Kearifan Lokal sebagai Penawar Konflik di Era Digital Native

Manusia adalah makhluk yang sangat unik. Ia mampu menciptakan budaya dan lingkungan sosial di mana di dalamnya mereka dapat beradaptasi baik dengan lingkungan fisik dan biologisnya. Tak terkecuali dengan habitus ataupun praktik-praktik tradisi juga ikut diwariskan dari satu generasi ke generasi lainnya.

Pada gilirannya hal ini mengakibatkan manusia tidak lagi menyadari dari mana asal warisan ataupun tradisi tersebut berasal. Generasi berikutnya pun demikian, di mana mengikuti pola yang terkondisikan dan memaksa mereka untuk menerima “The True” mengenai nilai, pandangan, konstruksi sosial, dan standar perilaku bagi mereka.

Di era sekarang, individu dapat dikatakan cenderung mudah menerima dan mempercayai hal yang diungkapkan oleh budaya komsumerasi media sosial, hoaks, dan sebagainya. Pada saat seperti inilah seharusnya kearifan lokal muncul sebagai pegangan hidup, khususnya dalam aksiologi gerakan maupun standar nilai masyarakat digital native.

Maka dari itu perlu untuk diketahui sebelumnya bahwasanya kearifan lokal merupakan suatu istilah yang mencuat ke permukaan dengan mengadopsi prinsip, nasihat, tatanan, norma, dan perilaku leluhur kita di masa lampau yang masih sangat urgen untuk diaplikasikan dalam menata berbagai fenomena ataupun problematika yang muncul.

Kearifan lokal juga dapat dikatakan sebagai bagian dari konstruksi budaya. Dalam beberapa pandangan ahli seperti John Haba, bahwasanya kearifan lokal mengacu pada berbagai kekayaan budaya yang tumbuh dan berkembang dalam sebuah masyarakat yang dikenal, dipercayai, dan diakui sebagai elemen-elemen penting yang mampu mempertebal kohesi sosial di antara warga masyarakat. Maka di sinilah perlu diketahui bahwasanya keberadaan kearifan lokal di era ini dapat dianggap sebagai suatu alternatif guna untuk memecahkan berbagai problem dan konflik intoleransi antarsesama.

Adapun kearifan lokal yang dimaksud di sini adalah kearifan lokal yang ditengarai dan mampu menciptakan suasana sejuk dalam interaksi antarsesama umat beragama. Kearifan lokal sebagai alat perekat sekaligus penghubung bagi sebuah masyarakat yang majemuk. Di sini juga perlu diketahui bahwasanya kemajemukan masyarakat Indonesia sifatnya multidimensional, yaitu ditimbulkan oleh perbedaan suku, strata sosial, organisasi politik, agama, dan sebagainya. Tidak bisa dipungkiri keanekaragaman suku, bahasa, adat istiadat dan agama tersebut merupakan suatu hal magis yang harus diterima sebagai kekayaan bangsa kita.

Namun, keanekaragaman atau pluralitas kita harus diakui juga masih mengandung berbagai kerawanan yang pada suatu waktu dapat memunculkan konflik kepentingan, khususnya kepentingan antara kelompok. Era reformasi kiranya memang telah membawa perubahan yang begitu besar terhadap Indonesia, tidak terkecuali bagi para penganut agama lokal atau kelompok minoritas.
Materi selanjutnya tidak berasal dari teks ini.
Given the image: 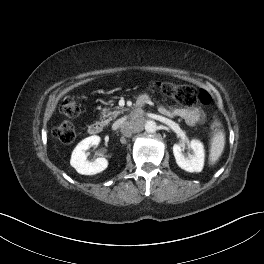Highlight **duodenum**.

Khususnya dalam hal pengakuan terhadap eksistensi, mereka dianggap memiliki kearifan yang dapat memberikan sumbangsi bagi penanganan konflik di Indonesia. Setidaknya kearifan lokal yang kita miliki ini telah menghantar kita pada suasana damai di tengah-tengah kemajemukan. Untuk itu, keberadaan kearifan lokal sudah sepantasnya dan seharusnya mendapat perhatian khusus untuk dikembangkan sebagai power maupun identitas nasional suatu bangsa.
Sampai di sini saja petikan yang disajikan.